Exercise data –
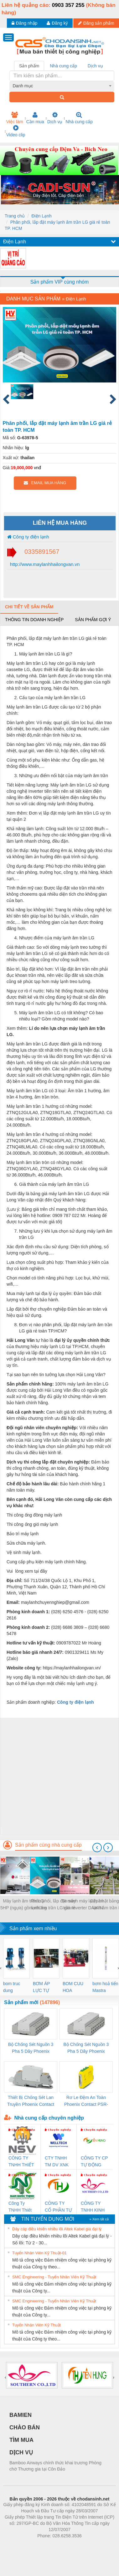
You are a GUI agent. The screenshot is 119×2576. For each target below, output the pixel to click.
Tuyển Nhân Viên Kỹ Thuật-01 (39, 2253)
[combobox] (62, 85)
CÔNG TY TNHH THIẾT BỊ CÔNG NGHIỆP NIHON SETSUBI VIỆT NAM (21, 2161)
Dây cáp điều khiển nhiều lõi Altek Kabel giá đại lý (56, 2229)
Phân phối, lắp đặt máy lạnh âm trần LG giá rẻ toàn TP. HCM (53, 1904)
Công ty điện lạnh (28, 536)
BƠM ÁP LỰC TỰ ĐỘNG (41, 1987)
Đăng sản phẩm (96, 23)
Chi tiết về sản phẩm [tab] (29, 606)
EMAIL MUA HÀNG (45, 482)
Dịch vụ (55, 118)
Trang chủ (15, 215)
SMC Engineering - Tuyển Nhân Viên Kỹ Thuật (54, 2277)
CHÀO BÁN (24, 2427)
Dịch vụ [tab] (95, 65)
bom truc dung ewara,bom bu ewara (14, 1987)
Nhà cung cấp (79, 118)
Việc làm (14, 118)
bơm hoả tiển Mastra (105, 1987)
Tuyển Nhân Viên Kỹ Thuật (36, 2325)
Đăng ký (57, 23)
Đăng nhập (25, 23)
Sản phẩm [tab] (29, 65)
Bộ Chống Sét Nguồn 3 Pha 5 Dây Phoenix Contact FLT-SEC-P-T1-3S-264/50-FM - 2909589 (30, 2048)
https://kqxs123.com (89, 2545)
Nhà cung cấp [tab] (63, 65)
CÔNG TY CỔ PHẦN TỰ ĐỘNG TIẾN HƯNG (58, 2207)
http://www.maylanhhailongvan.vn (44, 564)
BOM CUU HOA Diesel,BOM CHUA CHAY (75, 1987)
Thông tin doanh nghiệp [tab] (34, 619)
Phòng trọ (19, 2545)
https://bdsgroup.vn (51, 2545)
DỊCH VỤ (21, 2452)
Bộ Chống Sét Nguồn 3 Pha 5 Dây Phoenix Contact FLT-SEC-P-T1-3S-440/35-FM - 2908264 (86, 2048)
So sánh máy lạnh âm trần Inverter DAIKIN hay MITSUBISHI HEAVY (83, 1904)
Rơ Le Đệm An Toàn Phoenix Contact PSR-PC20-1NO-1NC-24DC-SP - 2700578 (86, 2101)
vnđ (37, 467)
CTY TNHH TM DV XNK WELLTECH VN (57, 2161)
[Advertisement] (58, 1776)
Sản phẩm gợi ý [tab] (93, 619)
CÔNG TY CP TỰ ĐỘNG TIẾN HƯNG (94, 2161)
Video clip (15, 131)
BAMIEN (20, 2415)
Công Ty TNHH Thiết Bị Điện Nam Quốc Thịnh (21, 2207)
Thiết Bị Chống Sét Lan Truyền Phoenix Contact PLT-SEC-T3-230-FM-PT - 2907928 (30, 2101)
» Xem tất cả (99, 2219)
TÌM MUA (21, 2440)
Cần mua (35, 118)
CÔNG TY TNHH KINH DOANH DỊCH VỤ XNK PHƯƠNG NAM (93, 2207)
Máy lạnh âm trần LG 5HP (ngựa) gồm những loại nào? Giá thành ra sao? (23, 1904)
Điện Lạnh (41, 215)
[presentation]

Your assignment –
Of all the entries above, output exactly the lines between the one holding "BƠM ÁP LỰC TỰ ĐỘNG (41, 1987)" and the one holding "Sản phẩm [tab] (29, 65)", inclusive.

Written response –
BƠM ÁP LỰC TỰ ĐỘNG (41, 1987)
Đăng sản phẩm (96, 23)
Chi tiết về sản phẩm [tab] (29, 606)
EMAIL MUA HÀNG (45, 482)
Dịch vụ (55, 118)
Trang chủ (15, 215)
SMC Engineering - Tuyển Nhân Viên Kỹ Thuật (54, 2277)
CHÀO BÁN (24, 2427)
Dịch vụ [tab] (95, 65)
bom truc dung ewara,bom bu ewara (14, 1987)
Nhà cung cấp (79, 118)
Việc làm (14, 118)
bơm hoả tiển Mastra (105, 1987)
Tuyển Nhân Viên Kỹ Thuật (36, 2325)
Đăng ký (57, 23)
Đăng nhập (25, 23)
Sản phẩm [tab] (29, 65)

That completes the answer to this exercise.